Dampak akumulatif hingga 2030 diperkirakan akan meningkatkan beban Take or Pay (ToP) dari Rp 317 triliun menjadi Rp 429 triliun, atau terjadi kenaikan sebesar Rp 112 triliun.

Dampak Hukum

1. Kontradiksi dengan UU No. 20 Tahun 2022. Power Wheeling merupakan implementasi dari skema MBMS yang melibatkan unbundling.

Namun, hal ini bertentangan dengan UU No. 20 Tahun 2022 yang telah dibatalkan oleh Mahkamah Konstitusi pada tahun 2004.

2. Mereduksi Peran Negara. Skema ini juga akan menciptakan Kompetisi di pasar penyediaan tenaga listrik untuk kepentingan umum, yang berpotensi mengurangi peran negara dalam menjaga kepentingan umum di sektor ketenagalistrikan.

3. Potensi Sengketa. Power Wheeling dapat memicu perselisihan terkait harga, losses, frekuensi, dan volume yang dapat berdampak pada terhentinya pasokan listrik (blackout) dan merugikan masyarakat luas.

Dampak Teknis

1. Memperparah Oversupply. Saat ini, sistem ketenagalistrikan di Jawa dan Bali telah mengalami oversupply.

Penerapan Power Wheeling berpotensi memperburuk kondisi ini, terutama karena pembangkit yang menggunakan energi baru terbarukan (EBT) bersifat intermiten dan tidak stabil.

2. Meningkatkan Risiko Blackout. Power Wheeling yang bersumber dari EBT memerlukan spinning reserve tambahan untuk menjaga keandalan sistem, yang justru akan meningkatkan Biaya Pokok Produksi (BPP) dan harga jual listrik kepada konsumen.

Dampak Terhadap Ketahanan Energi.

1. Ketersediaan Akses Listrik. Dengan meningkatnya risiko blackout, jaminan pasokan listrik yang stabil semakin sulit dicapai. Hal ini dapat menghambat akses terhadap listrik yang andal bagi masyarakat.

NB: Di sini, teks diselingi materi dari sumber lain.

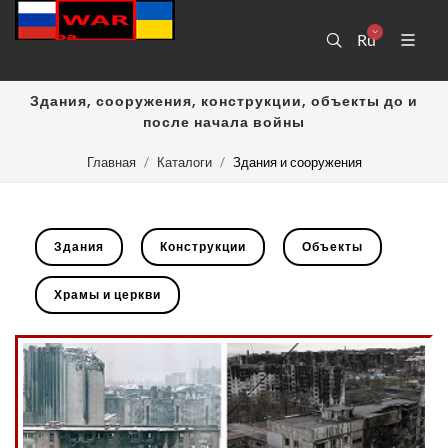
Ru
Здания, сооружения, конструкции, объекты до и
после начала войны
Главная
Каталоги
Здания и сооружения
Здания
Конструкции
Объекты
Храмы и церкви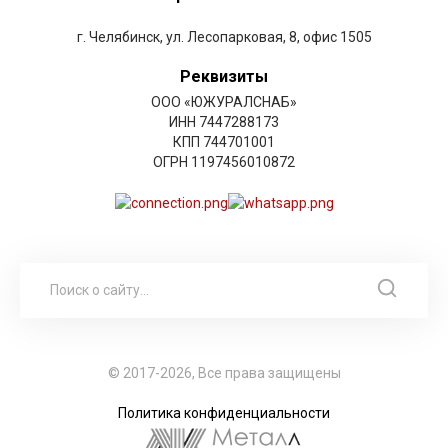
г. Челябинск, ул. Лесопарковая, 8, офис 1505
Реквизиты
ООО «ЮЖУРАЛСНАБ»
ИНН 7447288173
КПП 744701001
ОГРН 1197456010872
© 2017-2026, Все права защищены
Политика конфиденциальности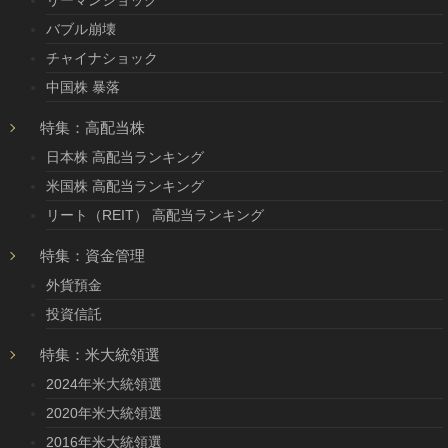
バブル崩壊
チャイナショック
中国株 暴落
特集：高配当株
日本株 高配当ランキング
米国株 高配当ランキング
リート（REIT） 高配当ランキング
特集：資金管理
外貨預金
投資信託
特集：米大統領選
2024年米大統領選
2020年米大統領選
2016年米大統領選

2. Harga Listrik yang Tidak Terjangkau. Penambahan beban akibat skema ToP dan investasi untuk spinning reserve akan meningkatkan BPP, yang pada akhirnya membuat harga listrik melonjak dan membebani konsumen serta APBN.

3. Emisi Rendah. Dengan prioritas Rencana Umum Penyediaan Tenaga Listrik (RUPTL) 2021-2030 pada pembangunan pembangkit EBT sebesar 51,6%, tidak ada urgensi untuk menerapkan Power Wheeling.

Hal ini sesuai dengan rencana Net Zero Emission 2060 tanpa menambah risiko dari berbagai aspek.

Konsep Power Wheeling juga  dikhawatirkan akan digunakan dalam skema liberalisasi penyediaan listrik untuk kepentingan umum, yang pada akhirnya berpotensi melanggar Pasal 33 ayat (2) UUD 1945, di mana cabang-cabang produksi yang penting bagi negara dan menguasai hajat hidup orang banyak harus dikuasai oleh negara.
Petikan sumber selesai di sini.